Alumnus
Related Expertise: Digital, Technology, and Data, Digital Transformation
Tim O’Reilly, the noted technology publisher, entrepreneur, and activist, has been both a cheerleader for and critic of the digital era. He helped popularize open-source software and Web 2.0 but has been skeptical of overly broad software patents and other overreaches by tech companies.
The title of his recent book, WTF: What’s the Future and Why It’s Up to Us, reflects this dueling view, with “WTF” serving as a declaration of both wonder and chagrin. While the overall tone of the book is positive, O’Reilly recognizes that algorithms can go wrong and technological advances can contribute to wealth inequality and job loss. Ultimately, WTF is a call for business leaders to act responsibly in the digital era by embracing a purpose that is greater than the bottom line.
O’Reilly recently sat down with Massimo Portincaso, a partner in the Berlin office of The Boston Consulting Group and the leader of the firm’s marketing and communication activities. Excerpts follow.
WTF: What’s the Future and Why It’s Up to Us. Cool title for a book. In it, you write about seeing the future in the present and that there is not just one future. Can you tell us a little bit more about this?
We have to think things that are unthinkable. We have to actually understand that perhaps the current structure of our entire economy—the current structure of our companies—is being challenged. We have to think new things.
In your book, you write about Lyft and Uber from a different angle, which I liked a lot. Why are these two companies particularly important for you?
Lyft and Uber teach us a story about the Internet and distributed sensors coming into the real world. All of these things that we thought were just digital are now affecting physical businesses. They have so many lessons to teach us. The reason why Uber and Lyft can deliver much higher availability is this swarming marketplace model of drivers who come on when there’s more demand and go away when there’s less demand. You’ve also got this amazing algorithmic dispatch system that’s connecting drivers and passengers. You’ve got this marketplace. You’re also convincing people to change their behavior. You look at all of those things, and you start to see that these are lessons that apply to every company in today’s economy.
You write about thinking in promises. You have the example of the press release that Amazon issues before it even starts a project. Can you tell us more and why promises are so important?

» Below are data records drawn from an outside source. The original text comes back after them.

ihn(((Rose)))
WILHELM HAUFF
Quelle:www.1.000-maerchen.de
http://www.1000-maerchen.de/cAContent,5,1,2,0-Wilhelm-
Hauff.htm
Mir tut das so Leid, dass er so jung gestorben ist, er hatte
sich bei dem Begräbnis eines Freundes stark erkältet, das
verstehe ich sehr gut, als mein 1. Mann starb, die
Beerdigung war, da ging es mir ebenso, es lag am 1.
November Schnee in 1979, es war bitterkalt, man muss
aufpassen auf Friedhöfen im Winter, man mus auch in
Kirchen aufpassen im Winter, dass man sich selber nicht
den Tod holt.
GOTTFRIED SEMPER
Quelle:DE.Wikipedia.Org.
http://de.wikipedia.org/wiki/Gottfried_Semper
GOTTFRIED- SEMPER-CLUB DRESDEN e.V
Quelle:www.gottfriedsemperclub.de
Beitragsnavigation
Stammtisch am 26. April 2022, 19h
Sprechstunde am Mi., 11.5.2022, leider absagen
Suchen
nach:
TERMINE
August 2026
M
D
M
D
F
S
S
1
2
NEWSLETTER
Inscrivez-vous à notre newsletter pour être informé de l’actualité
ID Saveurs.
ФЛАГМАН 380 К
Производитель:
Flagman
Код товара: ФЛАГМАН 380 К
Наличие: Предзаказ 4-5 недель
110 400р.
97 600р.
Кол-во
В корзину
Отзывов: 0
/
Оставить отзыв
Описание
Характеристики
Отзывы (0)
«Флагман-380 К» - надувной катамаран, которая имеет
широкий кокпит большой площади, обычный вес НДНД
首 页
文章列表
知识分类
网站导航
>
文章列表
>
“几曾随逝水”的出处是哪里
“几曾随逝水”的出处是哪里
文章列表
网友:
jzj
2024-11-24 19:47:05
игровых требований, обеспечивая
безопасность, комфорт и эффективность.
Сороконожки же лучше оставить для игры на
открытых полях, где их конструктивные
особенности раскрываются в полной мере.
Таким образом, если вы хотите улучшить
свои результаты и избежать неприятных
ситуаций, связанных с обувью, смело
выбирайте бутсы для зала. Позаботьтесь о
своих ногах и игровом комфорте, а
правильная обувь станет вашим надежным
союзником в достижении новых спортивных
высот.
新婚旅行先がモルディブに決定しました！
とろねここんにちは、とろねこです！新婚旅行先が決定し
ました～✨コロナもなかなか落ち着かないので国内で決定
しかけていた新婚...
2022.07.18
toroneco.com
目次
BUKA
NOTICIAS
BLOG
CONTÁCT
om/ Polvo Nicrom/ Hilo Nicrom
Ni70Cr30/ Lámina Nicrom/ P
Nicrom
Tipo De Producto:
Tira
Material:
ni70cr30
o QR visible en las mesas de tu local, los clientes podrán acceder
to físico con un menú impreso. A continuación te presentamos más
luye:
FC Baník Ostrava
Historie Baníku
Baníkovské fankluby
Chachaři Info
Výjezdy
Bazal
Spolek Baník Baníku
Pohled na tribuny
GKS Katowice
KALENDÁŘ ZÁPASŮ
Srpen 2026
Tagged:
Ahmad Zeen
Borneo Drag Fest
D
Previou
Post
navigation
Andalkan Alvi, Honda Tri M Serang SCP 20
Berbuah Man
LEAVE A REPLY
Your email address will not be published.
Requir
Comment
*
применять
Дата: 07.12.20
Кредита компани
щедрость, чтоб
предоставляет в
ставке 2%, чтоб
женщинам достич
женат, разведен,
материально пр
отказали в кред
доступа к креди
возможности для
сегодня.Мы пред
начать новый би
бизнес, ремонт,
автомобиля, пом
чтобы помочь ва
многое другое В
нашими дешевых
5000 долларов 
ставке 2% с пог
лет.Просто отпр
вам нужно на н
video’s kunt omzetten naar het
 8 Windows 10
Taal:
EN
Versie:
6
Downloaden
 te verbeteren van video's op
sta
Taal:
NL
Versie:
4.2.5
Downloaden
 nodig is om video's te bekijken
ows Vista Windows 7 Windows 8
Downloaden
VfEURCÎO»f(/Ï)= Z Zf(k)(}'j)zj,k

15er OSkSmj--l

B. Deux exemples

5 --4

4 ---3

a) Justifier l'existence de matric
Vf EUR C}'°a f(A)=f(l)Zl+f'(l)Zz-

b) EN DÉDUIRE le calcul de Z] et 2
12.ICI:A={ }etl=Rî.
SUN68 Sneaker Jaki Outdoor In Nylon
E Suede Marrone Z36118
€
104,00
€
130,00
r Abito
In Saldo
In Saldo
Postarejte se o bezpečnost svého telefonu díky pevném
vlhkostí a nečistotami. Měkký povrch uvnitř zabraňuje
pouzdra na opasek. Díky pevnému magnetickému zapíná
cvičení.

The idea of thinking in promises is you don’t tell someone how you’re going to do something. You simply promise them what you’re going to deliver. That fundamental design principle, for example, of Internet software—the fundamental design of Unix, the operating system that in some ways gave birth to the Internet—was simply: You can rely on these inputs. You can rely on these outputs. You don’t need to know what’s inside because it’s basically about cooperating components. That cooperating-components theory really now has to extend to the organization. Companies like Amazon teach us how to do that.
Why are algorithms so important in this context?
We now have these systems with incredible speed and scale that are allowing us to manage data that we could never manage with simple humans-only algorithms. The actual workers at a company like Google or Facebook are not actually all those programmers. They’re the programs. Who is serving up your product offerings when you visit an Amazon webpage? It’s not a person. It’s a program.
That’s where algorithms can also go wrong. They’re a little bit like the genies of Arabian mythology. You give them your wish, and they do exactly what you ask them. If you didn’t think through properly what to ask, you get unexpected results. That’s always what happens in those stories. And that’s what Mark Zuckerberg and his team are dealing with right now. They didn’t realize that Russia would realize that Facebook was fertile ground for disinformation and cyberwarfare.
Part of the job of managing an algorithmic system is realizing that there are bad actors. They will always try to game the system.
You always put a lot of emphasis on the fact that the future is up to us. What are the key things we need to do to make sure that the way we shape the future is good for us?
We say we want an economy of opportunity, but are we measuring whether we have it? Well, yes, we are. Raj Chetty’s work at Stanford is showing us that opportunity is going down. But we’re not actually saying, “Well, what does that teach us about what we should do differently?” That again comes back to this idea that what platforms and technology teach us is that you have to keep changing the rules if you’re not achieving your objective.
If you had the chance to give a piece of advice to an average CEO, what would this be? If you could do the same with government, what would that be?
To every CEO I would give two profound pieces of advice. The first is to remember that your goal is to create value—not just for yourself but for your customers, for society, and for your employees. The second lesson is that you win by doing more—not by doing the same thing more cheaply.
For government, I think there are many, many lessons. Probably the first one is to take this experimental approach that the leading companies are always taking—of constantly being in a learning dialogue with the market. We need bold thinking that says, “We can do something that was previously impossible.”